Some musicians write albums. Others map territories. Craven Faults has been doing the latter for years, patiently sketching a peculiar cartography where analogue synthesizers behave like geological tools and melodies emerge the way old rail lines surface from peat and fog.
With "Sidings", the project’s third full-length double LP following "Erratics & Unconformities" and "Standers", the anonymous architect behind the name returns to the same terrain: northern England seen not through postcards but through strata. Landscapes here are layered with industry, abandoned engineering projects, folklore, and a quietly obsessive relationship with sound technology. It’s pastoral music, if your idea of pasture includes rusted rail yards, forgotten viaducts, and the faint electrical hum of machines that refuse to die.
Craven Faults has always worked within a language of slowly evolving analogue sequences. Repetition is the skeleton, but patience is the real instrument. "Sidings" stretches this approach across eight pieces that unfold like journeys rather than compositions. The opener “A. Ganger” immediately sets the tone: arpeggios rotate with deliberate inevitability, like wheels finding their rhythm after a long push uphill. There’s propulsion, but it’s not the impatient kind. It feels engineered rather than performed.

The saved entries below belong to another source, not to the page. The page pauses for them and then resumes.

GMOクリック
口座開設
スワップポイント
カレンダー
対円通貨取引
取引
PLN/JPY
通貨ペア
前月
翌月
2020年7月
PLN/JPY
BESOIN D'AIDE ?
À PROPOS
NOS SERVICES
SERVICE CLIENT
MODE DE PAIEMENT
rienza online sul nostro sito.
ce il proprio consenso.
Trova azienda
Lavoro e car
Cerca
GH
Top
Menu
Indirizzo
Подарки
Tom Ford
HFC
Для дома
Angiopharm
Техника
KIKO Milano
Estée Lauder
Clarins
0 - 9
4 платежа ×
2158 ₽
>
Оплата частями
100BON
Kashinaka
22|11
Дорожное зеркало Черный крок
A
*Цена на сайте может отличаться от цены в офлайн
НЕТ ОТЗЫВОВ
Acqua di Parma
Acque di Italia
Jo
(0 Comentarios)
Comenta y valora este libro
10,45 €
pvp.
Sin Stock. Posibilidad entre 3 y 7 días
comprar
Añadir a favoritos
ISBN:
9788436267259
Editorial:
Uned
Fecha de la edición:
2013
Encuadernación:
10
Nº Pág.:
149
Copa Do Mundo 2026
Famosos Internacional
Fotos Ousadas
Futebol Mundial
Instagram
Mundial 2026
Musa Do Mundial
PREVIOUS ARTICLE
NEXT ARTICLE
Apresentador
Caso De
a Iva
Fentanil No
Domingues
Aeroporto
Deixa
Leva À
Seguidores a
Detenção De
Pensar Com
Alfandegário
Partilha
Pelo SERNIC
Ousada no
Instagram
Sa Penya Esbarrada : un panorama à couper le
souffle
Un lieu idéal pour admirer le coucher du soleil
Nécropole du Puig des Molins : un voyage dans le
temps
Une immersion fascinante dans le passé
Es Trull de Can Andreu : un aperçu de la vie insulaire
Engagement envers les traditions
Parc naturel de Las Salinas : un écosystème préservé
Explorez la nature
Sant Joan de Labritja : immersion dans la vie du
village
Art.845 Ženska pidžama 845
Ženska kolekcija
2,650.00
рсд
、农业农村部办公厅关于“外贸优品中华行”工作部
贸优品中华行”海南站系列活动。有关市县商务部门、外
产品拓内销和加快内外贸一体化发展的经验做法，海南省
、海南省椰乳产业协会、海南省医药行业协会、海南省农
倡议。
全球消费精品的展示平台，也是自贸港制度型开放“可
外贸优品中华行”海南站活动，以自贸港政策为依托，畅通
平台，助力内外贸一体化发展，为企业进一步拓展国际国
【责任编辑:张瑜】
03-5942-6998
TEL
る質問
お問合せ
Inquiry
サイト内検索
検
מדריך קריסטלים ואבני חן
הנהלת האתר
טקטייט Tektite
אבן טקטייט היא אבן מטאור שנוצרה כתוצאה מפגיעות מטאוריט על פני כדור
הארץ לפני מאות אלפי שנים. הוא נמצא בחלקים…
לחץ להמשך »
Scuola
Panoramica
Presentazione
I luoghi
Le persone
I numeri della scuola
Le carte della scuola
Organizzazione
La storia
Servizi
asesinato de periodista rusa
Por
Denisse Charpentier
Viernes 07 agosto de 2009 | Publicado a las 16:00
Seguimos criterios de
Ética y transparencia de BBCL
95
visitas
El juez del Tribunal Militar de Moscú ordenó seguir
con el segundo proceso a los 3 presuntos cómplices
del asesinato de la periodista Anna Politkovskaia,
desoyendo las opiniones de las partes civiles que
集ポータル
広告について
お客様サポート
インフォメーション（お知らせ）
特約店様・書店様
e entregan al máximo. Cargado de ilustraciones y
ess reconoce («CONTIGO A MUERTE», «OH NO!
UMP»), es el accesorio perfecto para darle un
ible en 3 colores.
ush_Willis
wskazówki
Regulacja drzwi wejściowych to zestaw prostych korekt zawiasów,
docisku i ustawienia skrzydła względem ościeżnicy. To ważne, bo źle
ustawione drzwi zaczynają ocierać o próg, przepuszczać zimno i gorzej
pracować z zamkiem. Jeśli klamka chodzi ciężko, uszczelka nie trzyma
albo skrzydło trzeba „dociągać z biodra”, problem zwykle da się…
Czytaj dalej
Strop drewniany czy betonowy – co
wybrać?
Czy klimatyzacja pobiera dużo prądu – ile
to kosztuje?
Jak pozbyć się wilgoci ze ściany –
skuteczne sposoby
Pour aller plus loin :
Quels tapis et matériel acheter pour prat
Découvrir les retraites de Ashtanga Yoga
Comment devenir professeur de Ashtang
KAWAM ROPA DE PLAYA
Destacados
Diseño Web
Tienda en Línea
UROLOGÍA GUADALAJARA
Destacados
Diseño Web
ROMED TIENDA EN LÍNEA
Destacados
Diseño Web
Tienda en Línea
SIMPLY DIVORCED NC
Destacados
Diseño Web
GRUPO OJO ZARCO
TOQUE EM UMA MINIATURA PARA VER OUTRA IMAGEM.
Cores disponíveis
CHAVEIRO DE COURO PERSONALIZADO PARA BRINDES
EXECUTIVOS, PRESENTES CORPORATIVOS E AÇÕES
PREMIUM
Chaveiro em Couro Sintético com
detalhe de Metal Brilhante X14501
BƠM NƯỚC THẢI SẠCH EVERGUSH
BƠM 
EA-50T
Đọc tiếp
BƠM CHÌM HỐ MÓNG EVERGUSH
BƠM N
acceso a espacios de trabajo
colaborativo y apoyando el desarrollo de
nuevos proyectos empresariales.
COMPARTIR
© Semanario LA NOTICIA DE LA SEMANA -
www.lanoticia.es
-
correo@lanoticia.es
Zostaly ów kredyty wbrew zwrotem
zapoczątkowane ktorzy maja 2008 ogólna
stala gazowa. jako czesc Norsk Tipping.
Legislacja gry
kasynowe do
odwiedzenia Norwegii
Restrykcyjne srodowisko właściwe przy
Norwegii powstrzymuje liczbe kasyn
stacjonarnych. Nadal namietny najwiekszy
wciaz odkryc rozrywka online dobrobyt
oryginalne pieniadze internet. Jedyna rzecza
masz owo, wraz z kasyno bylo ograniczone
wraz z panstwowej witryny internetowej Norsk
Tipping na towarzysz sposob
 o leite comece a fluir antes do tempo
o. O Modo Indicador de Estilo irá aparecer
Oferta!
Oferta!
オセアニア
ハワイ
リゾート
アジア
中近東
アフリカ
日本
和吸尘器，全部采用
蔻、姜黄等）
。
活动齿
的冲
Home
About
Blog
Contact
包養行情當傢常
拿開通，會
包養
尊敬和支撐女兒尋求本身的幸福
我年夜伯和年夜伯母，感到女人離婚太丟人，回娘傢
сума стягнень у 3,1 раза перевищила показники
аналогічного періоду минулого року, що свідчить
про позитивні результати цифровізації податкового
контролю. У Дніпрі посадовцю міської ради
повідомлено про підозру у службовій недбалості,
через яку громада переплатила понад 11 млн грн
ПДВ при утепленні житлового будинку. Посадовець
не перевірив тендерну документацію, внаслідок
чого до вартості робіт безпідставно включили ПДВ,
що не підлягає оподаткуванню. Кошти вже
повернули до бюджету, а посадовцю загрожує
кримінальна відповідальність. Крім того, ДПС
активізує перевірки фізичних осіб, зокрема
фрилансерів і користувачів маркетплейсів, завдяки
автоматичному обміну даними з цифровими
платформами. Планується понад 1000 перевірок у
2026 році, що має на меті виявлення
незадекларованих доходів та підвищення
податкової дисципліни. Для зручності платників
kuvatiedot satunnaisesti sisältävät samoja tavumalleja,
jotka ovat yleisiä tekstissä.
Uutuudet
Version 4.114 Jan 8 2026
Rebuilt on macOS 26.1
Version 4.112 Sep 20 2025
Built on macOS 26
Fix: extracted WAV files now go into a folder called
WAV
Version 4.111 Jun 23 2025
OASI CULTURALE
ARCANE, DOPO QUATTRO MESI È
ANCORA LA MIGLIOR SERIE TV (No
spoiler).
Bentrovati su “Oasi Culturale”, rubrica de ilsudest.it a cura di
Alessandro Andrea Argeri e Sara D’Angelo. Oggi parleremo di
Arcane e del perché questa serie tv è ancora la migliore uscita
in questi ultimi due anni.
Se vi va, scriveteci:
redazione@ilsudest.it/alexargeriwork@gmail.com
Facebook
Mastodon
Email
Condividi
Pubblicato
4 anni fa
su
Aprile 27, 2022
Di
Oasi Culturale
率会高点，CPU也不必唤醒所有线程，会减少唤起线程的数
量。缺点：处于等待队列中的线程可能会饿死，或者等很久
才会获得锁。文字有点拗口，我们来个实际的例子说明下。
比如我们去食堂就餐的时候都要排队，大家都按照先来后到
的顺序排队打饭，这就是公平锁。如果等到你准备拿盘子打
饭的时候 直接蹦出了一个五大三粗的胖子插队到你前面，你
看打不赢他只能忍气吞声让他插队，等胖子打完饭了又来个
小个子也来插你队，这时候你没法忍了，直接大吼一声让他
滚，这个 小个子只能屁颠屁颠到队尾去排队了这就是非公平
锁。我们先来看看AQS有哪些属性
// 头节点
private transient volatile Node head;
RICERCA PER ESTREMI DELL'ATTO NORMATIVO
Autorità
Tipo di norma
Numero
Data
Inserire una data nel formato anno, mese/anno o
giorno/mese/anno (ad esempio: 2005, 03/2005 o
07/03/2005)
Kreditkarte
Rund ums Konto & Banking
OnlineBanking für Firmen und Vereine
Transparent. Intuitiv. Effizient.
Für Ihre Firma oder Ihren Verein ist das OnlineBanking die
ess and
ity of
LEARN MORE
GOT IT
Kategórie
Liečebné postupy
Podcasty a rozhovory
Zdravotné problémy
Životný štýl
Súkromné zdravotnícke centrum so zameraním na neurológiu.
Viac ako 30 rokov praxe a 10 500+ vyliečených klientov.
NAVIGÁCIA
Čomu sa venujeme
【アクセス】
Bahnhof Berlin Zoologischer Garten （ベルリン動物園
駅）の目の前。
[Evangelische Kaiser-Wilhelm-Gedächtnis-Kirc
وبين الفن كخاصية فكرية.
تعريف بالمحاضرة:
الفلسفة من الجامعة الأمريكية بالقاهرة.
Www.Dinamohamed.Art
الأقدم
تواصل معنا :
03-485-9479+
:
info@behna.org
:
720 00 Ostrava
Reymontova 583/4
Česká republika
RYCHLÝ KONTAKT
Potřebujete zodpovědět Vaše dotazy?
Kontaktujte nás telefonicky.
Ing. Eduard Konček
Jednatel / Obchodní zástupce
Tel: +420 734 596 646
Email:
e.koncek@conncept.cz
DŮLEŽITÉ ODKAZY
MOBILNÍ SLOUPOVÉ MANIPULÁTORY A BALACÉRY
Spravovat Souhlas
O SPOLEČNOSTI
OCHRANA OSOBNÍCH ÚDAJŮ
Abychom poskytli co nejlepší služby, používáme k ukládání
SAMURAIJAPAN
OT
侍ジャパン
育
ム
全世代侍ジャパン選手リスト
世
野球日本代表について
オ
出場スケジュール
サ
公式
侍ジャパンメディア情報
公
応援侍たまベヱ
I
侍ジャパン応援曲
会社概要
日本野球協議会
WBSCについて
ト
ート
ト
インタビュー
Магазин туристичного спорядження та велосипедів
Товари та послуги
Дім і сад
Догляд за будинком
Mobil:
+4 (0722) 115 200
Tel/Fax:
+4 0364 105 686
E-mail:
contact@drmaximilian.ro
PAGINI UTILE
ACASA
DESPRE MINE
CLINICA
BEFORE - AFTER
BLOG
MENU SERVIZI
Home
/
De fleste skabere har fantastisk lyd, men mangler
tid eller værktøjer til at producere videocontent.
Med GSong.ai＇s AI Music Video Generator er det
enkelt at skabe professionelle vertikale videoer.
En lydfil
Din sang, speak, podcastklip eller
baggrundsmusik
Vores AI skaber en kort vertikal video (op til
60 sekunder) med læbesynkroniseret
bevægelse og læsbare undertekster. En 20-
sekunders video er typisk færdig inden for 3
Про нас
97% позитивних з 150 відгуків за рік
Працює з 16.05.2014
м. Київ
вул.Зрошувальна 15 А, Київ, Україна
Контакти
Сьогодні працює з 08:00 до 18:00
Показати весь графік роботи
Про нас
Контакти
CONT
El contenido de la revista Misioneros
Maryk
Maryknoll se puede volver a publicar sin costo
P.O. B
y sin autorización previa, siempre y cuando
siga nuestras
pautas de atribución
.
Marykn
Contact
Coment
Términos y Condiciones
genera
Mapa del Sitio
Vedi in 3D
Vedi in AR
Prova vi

The album’s conceptual framework wanders through railway construction, remote communities, and a labyrinth of historical references that jump between continents and decades. Recording studios appear in the liner notes like distant signal posts: Olympic, Gold Star, Black Ark, Wally Heider. The implication is quietly mischievous. The building of railroads, the building of studios, the building of electronic music cultures. All forms of infrastructure, all shaping how energy travels.
“Stoneyman” is perhaps the clearest demonstration of Craven Faults’ craft. The sequence is simple, almost stubborn, but the surrounding textures shift like weather over open moorland. Synth tones accumulate warmth until they glow rather than pulse. You start noticing microscopic variations, tiny rhythmic hesitations. It’s hypnotic in the literal sense, not the fashionable one.
Shorter tracks like “Yard Loup” and “Drover Hole Sike” function almost like signposts along the route. Brief, skeletal, they let the larger pieces breathe. “Three Loaning End” and “Incline Huttes” introduce subtle harmonic turns that feel like a road suddenly bending around a hill you didn’t see coming.
Then there’s “Far Closes”, the fifteen-minute closing track that quietly confirms the whole project’s logic. By this point the album has trained your ears to accept slow development as narrative. The piece unfolds with a kind of stoic beauty: two chords, a patient sequence, and a gradually thickening atmosphere that seems to condense out of cold air. Minimal ingredients, maximum horizon.
The persistent mystery around the project’s identity has always been part of the appeal. Rumours circulate, theories multiply, but none of it matters much. Craven Faults works precisely because the music feels detached from personality. It behaves more like landscape than confession.
What "Sidings" does particularly well is reinforce the idea that electronic music can carry a sense of place without relying on obvious sonic clichés. There are no field recordings of wind or sheep. Instead, the geography emerges through structure: repetition as terrain, modulation as weather, analogue warmth as soil.
It also quietly continues a tradition running from early minimalist electronics to kosmische music and the experimental underground that treats synthesizers less like futuristic gadgets and more like patient mechanical companions. The sound is neither nostalgic nor aggressively modern. It simply persists.
By the end of "Sidings", the metaphor of railways feels unavoidable. Tracks branching, converging, disappearing into tunnels. Some lines abandoned, others still carrying cargo through the night. Craven Faults doesn’t hurry the journey. It lets the listener walk beside the rails, counting sleepers, watching distant red kites circle overhead.
In an age addicted to immediacy, this sort of music feels almost subversive. Nothing explodes, nothing begs for attention. The album just continues forward, mile after mile, quietly proving that sometimes two chords really are enough. Three, as the album itself suggests, would probably be extravagant.